Over 12 million people in the United States are currently battling cancer. Cytotoxic chemotherapy remains the preferred frontline strategy used against most types of cancer. While effective, treatment-related side effects such as major organ damage, infertility, immunosuppression and nausea/vomiting severely compromise patient quality of life. We are developing technologies for improved detection and treatment of cancer.

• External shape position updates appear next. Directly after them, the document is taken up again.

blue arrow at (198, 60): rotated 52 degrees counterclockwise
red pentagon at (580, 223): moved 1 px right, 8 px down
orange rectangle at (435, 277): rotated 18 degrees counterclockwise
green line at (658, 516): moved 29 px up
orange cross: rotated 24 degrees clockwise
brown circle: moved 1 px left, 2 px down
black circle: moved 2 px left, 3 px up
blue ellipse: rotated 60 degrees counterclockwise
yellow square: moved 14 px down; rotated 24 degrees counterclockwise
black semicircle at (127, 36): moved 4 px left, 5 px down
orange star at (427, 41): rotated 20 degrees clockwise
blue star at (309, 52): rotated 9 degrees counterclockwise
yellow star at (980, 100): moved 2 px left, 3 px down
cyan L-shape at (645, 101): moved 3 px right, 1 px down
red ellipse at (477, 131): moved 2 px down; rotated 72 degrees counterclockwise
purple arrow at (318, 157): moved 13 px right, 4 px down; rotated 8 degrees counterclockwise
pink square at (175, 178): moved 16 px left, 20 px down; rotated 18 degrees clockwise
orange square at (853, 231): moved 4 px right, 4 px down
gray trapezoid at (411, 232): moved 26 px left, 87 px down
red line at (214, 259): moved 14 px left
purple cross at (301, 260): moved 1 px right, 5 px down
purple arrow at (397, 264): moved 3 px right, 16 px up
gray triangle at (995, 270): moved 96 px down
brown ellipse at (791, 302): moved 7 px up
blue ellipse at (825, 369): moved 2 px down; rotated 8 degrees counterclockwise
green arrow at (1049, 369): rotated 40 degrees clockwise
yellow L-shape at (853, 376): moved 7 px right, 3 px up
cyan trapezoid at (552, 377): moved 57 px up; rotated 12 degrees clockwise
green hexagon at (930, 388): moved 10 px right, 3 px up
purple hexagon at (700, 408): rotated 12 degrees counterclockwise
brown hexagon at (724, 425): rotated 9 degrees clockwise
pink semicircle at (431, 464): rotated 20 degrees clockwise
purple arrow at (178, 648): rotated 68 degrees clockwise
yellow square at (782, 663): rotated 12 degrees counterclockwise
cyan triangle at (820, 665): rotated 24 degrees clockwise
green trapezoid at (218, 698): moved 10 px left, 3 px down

Ongoing projects in this area include:

1. Synthetic materials for T-cell engineering. T-cell immunotherapy is demonstrating remarking anti-cancer activity in several early clinical trials. We are working with Michael Jensen’s group (Seattle Children’s Research Institute) to develop materials that improve the process for T-cell manufacturing.
2. Polymers for drug delivery. With Patrick Stayton, we are synthesizing polymeric drug carriers to change the biodistribution of small molecule drugs for immunotherapy, thereby reducing toxicity.
3. Cancer vaccine delivery. Cancer vaccines are a promising inmuno-oncology approach that can elicit anti-cancer protection from the immune system. Together with Patrick Stayton and Nora Disis, we are developing a polymer-based carrier that can be recognized by and activate dendritic cells for antigen presentation, leading to cancer prevention and therapy.

1. Lv, S.*, Song, K.*, Yen, A., Peeler, D.J., Nguyen, D.C., Olshefsky, A., Sylvestre, M., Srinivasan, S., Stayton, P.S., and Pun, S.H. Well-defined mannosylated polymer for peptide vaccine delivery with enhanced antitumor immunity. Adv Healthcare Mat 2022, 11(9), 2101651.
2. Lv, S.*, Sylvestre, M.*, Song, K., and Pun, S.H. Development of D-melittin polymeric nanoparticles for anti-cancer treatment. Biomaterials 2021, v277:121076.
3. Kacherovsky N*, Cardle II*, Cheng EL, Yu JL, Baldwin ML, Salipante SJ, Jensen MC, and Pun SH. Traceless isolation of CD8+ T cells by reversible, aptamer-based selection for CAR T cell therapy. Nature Biomedical Engineering 2019, 3, 783-795.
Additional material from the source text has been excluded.